È filosofia digitale nonché la più elementare riduzione digitale di tutta la cinematografia fantascientifica, da La Guerra dei Mondi a Star WarsSpace Invaders è bit e beat, è la più alta astrazione dello shump d’autore, un simbolo universale, intermediale e squisito, gioia retro-ludica per gli hispter col risvoltino e, indistintamente, per i quarantenni ormai rassegnati alle complicazioni del gameplay moderno.  

La declinazione ludica della grande ossessione dell'uomo (l'invasione aliena) travolse il Giappone nel giugno del 1978. Il genio creativo di Toshihiro Nishikado fu autore di un’autentica catarsi digitale (o droga che dir si voglia), democratica, economica e immediata. Poteva/sapeva giocarci chiunque.

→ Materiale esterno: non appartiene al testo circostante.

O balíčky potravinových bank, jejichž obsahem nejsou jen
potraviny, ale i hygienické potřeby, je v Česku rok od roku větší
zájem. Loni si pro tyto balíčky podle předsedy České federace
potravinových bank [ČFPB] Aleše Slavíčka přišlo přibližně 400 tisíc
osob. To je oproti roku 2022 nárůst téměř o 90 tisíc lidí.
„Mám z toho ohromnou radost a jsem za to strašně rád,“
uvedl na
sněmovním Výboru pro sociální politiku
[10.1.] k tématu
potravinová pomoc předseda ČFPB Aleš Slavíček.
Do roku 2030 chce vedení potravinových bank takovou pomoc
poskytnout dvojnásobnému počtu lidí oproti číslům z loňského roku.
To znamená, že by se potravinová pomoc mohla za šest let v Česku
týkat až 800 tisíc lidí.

Taito distribuì in Giappone oltre centomila coin-op di Space Invaders e il successo riscosso fu tale che il desiderio comune di arrestare l'avanzata marziana generò una vera e propria crisi nazionale di monetine da 100 yen. Anche Mafalda sa che, per ovviare al problema, il governo giapponese fu costretto a quadruplicare le emissioni del piccolo conio nipponico.

Space Invaders imponeva ritmo e precisione, riflessi e strategia, rapidità e pazienza, mentre la velocità di movimento dei cinquantacinque alieni su schermo incrementava in maniera proporzionale alla loro eliminazione.

THUMP, THUMP, THUMP...

Il giocatore era ai comandi dell'ultimo avamposto terrestre. Aveva tre chance per arrestare l'avanzata aliena e munizioni illimitate. Poteva spostarsi a destra e a sinistra, coprirsi dietro barriere (che venivano lentamente sgretolate dai colpi marziani), sparare ed evitare la merda aliena che cadeva giù. Le istruzioni erano elementari, la missione era più che nobile. Lo scopo era quello di salvare la Terra dall’invasione extraterrestre… o quantomeno cercare di sopravvivere il più a lungo possibile.

Perché è così importante, Space Invaders? Perché, prima del 1978, i videogiochi erano prevalentemente simulatori di “qualcosa”. Del gioco del tennis, dell’automobilismo o di... asteroidi. Con il gioco di Toshihiro Nishikado, invece, si entrò a pieno diritto nel territorio della fantascienza interattiva/narrativa: i marziani su schermo scendevano giù cadenzati inesorabilmente, procedendo con movimenti ipnotici, compatti e simmetrici.

THUMP, THUMP, THUMP...  

Space Invaders è un videogioco fondamentale e in questo senso sarà impossibile dimenticare e lasciar morire il suo insegnamento.

Buon compleanno, alieni di merda! 

THUMP, THUMP, THUMP...

*Fonti accreditate parlano del cosiddetto "trucco di Eric Furrer", fondato sull'applicazione reiterata di due semplici passaggi: dopo 22 colpi sparati bisogna aspettare la Nave del Mistero, distruggerla e guadagnare 300 punti. Poi si sparano altri 14 colpi e si aspetta ancora una volta la Nave del Mistero... e così via per ogni livello. In 38 ore e 37 minuti, Furrer ha totalizzato 1.114.000 punti. Frechete!